* **Work order**
Look through the listing below and write out exactly the lines from the line with "Cusco: Kota Kuno Inca dengan Nuansa Andes" to the line with "این بخش نیز،", both included, and no others.
++++
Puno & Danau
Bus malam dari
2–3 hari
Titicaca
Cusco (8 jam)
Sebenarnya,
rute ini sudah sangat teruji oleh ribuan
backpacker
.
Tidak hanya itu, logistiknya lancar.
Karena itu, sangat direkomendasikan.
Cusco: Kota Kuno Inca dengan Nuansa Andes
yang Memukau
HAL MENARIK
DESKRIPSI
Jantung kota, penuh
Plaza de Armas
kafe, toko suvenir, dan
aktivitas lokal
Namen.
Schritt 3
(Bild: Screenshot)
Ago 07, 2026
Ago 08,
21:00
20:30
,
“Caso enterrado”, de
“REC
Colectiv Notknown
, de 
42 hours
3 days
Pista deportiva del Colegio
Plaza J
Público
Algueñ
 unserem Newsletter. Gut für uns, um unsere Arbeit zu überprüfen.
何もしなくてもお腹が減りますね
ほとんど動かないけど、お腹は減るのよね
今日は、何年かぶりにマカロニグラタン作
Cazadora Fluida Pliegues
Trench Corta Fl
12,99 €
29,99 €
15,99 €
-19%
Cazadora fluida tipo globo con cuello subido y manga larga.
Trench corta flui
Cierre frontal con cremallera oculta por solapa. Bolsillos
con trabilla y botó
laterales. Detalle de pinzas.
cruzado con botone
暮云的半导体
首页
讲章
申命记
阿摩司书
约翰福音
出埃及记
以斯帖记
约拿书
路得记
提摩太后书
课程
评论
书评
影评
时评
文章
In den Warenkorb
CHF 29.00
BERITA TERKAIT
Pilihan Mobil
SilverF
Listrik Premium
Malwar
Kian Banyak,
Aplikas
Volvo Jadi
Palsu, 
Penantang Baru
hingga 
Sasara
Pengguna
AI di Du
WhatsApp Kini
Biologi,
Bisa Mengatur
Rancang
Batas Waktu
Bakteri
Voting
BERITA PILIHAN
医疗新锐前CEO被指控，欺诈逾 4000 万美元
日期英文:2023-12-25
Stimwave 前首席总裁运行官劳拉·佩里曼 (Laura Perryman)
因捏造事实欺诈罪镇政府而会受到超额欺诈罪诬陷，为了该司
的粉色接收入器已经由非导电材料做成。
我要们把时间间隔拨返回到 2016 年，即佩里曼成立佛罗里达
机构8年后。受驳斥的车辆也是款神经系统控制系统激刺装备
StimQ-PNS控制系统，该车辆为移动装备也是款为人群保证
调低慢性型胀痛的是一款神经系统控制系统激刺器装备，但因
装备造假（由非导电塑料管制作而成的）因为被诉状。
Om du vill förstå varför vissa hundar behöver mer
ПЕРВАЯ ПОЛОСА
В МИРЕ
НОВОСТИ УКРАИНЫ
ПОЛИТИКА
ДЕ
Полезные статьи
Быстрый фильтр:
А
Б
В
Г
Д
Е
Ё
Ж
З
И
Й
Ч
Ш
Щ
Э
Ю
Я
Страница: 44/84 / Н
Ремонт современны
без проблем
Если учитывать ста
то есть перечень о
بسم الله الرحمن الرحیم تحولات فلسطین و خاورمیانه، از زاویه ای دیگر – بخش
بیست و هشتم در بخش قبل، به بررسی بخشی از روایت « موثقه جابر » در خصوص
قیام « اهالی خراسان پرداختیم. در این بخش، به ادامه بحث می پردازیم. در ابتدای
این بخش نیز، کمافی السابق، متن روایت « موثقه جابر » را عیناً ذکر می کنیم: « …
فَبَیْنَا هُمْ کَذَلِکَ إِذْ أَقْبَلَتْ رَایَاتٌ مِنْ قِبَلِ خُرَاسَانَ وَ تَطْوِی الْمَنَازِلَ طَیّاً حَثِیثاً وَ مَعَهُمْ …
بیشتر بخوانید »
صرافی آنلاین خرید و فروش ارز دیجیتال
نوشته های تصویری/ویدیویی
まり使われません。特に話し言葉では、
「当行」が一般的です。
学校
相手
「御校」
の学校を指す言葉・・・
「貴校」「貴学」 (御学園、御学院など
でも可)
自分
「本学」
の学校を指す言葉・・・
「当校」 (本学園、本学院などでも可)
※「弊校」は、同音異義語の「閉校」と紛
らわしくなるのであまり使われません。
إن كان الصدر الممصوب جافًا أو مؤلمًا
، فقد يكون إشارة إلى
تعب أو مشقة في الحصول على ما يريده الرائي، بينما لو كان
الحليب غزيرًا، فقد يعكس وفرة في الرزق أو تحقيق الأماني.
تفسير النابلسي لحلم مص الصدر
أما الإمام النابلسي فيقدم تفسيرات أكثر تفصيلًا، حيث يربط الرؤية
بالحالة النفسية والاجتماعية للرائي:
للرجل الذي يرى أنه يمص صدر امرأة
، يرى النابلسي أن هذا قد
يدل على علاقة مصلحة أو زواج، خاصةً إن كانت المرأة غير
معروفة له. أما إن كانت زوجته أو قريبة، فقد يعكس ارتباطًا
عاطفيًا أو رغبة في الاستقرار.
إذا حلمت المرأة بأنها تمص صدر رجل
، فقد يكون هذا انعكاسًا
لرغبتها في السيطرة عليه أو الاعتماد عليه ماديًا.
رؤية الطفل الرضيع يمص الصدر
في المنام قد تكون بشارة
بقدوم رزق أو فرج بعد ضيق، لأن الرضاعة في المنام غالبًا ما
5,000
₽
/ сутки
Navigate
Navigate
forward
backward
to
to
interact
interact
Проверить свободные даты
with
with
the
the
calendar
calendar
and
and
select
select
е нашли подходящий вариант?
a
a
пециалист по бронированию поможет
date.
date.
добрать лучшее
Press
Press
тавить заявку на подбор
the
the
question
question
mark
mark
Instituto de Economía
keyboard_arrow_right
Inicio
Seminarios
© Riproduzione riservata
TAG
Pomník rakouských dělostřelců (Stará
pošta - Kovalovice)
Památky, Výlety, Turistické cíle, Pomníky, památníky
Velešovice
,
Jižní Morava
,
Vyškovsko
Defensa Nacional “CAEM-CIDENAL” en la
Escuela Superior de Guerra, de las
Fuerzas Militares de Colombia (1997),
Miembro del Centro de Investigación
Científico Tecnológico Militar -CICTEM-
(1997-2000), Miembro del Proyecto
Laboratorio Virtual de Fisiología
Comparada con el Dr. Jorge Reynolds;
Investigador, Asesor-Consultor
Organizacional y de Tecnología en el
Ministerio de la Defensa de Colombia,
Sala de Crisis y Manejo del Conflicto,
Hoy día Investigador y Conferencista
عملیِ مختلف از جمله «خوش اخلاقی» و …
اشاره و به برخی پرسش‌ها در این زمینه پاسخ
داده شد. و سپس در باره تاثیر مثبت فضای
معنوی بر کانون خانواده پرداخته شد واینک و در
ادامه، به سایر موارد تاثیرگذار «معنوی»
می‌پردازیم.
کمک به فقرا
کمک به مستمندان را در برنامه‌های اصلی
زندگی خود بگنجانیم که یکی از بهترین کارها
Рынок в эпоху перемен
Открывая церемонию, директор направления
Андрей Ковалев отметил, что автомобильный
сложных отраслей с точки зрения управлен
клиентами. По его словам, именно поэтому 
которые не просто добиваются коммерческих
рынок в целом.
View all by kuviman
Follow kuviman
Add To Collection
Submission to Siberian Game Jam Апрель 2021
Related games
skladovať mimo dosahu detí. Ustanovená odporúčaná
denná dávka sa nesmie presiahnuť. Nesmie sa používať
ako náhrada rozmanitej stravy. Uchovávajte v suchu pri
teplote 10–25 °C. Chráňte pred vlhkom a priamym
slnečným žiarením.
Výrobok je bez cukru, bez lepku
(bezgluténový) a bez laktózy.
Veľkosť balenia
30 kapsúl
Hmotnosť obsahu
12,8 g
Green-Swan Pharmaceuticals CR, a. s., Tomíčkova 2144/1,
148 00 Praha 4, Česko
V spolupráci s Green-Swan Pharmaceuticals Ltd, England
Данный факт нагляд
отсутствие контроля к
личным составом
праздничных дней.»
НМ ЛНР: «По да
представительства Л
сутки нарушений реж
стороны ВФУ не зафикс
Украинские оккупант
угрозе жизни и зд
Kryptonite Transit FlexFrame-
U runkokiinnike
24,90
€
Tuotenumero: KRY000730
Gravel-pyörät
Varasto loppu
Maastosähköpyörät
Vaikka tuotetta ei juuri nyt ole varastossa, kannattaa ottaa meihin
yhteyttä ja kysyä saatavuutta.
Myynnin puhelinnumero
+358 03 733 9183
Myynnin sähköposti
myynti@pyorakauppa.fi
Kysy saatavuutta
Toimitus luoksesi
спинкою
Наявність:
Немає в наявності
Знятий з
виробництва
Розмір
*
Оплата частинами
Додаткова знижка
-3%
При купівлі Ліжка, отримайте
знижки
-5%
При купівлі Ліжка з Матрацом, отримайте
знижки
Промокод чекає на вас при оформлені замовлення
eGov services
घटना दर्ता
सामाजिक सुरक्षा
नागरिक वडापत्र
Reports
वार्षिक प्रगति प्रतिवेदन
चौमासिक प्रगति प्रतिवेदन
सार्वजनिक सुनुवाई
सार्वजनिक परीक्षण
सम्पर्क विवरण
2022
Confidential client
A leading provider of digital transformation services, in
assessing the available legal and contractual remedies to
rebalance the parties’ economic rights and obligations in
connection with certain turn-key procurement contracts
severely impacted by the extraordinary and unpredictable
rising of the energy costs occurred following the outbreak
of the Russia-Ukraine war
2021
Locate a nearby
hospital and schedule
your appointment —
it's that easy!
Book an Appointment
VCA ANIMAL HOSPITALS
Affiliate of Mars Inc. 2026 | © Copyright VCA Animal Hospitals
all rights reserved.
++++
* **Solution to this problem**
Cusco: Kota Kuno Inca dengan Nuansa Andes
yang Memukau
HAL MENARIK
DESKRIPSI
Jantung kota, penuh
Plaza de Armas
kafe, toko suvenir, dan
aktivitas lokal
Namen.
Schritt 3
(Bild: Screenshot)
Ago 07, 2026
Ago 08,
21:00
20:30
,
“Caso enterrado”, de
“REC
Colectiv Notknown
, de 
42 hours
3 days
Pista deportiva del Colegio
Plaza J
Público
Algueñ
 unserem Newsletter. Gut für uns, um unsere Arbeit zu überprüfen.
何もしなくてもお腹が減りますね
ほとんど動かないけど、お腹は減るのよね
今日は、何年かぶりにマカロニグラタン作
Cazadora Fluida Pliegues
Trench Corta Fl
12,99 €
29,99 €
15,99 €
-19%
Cazadora fluida tipo globo con cuello subido y manga larga.
Trench corta flui
Cierre frontal con cremallera oculta por solapa. Bolsillos
con trabilla y botó
laterales. Detalle de pinzas.
cruzado con botone
暮云的半导体
首页
讲章
申命记
阿摩司书
约翰福音
出埃及记
以斯帖记
约拿书
路得记
提摩太后书
课程
评论
书评
影评
时评
文章
In den Warenkorb
CHF 29.00
BERITA TERKAIT
Pilihan Mobil
SilverF
Listrik Premium
Malwar
Kian Banyak,
Aplikas
Volvo Jadi
Palsu, 
Penantang Baru
hingga 
Sasara
Pengguna
AI di Du
WhatsApp Kini
Biologi,
Bisa Mengatur
Rancang
Batas Waktu
Bakteri
Voting
BERITA PILIHAN
医疗新锐前CEO被指控，欺诈逾 4000 万美元
日期英文:2023-12-25
Stimwave 前首席总裁运行官劳拉·佩里曼 (Laura Perryman)
因捏造事实欺诈罪镇政府而会受到超额欺诈罪诬陷，为了该司
的粉色接收入器已经由非导电材料做成。
我要们把时间间隔拨返回到 2016 年，即佩里曼成立佛罗里达
机构8年后。受驳斥的车辆也是款神经系统控制系统激刺装备
StimQ-PNS控制系统，该车辆为移动装备也是款为人群保证
调低慢性型胀痛的是一款神经系统控制系统激刺器装备，但因
装备造假（由非导电塑料管制作而成的）因为被诉状。
Om du vill förstå varför vissa hundar behöver mer
ПЕРВАЯ ПОЛОСА
В МИРЕ
НОВОСТИ УКРАИНЫ
ПОЛИТИКА
ДЕ
Полезные статьи
Быстрый фильтр:
А
Б
В
Г
Д
Е
Ё
Ж
З
И
Й
Ч
Ш
Щ
Э
Ю
Я
Страница: 44/84 / Н
Ремонт современны
без проблем
Если учитывать ста
то есть перечень о
بسم الله الرحمن الرحیم تحولات فلسطین و خاورمیانه، از زاویه ای دیگر – بخش
بیست و هشتم در بخش قبل، به بررسی بخشی از روایت « موثقه جابر » در خصوص
قیام « اهالی خراسان پرداختیم. در این بخش، به ادامه بحث می پردازیم. در ابتدای
این بخش نیز، کمافی السابق، متن روایت « موثقه جابر » را عیناً ذکر می کنیم: « …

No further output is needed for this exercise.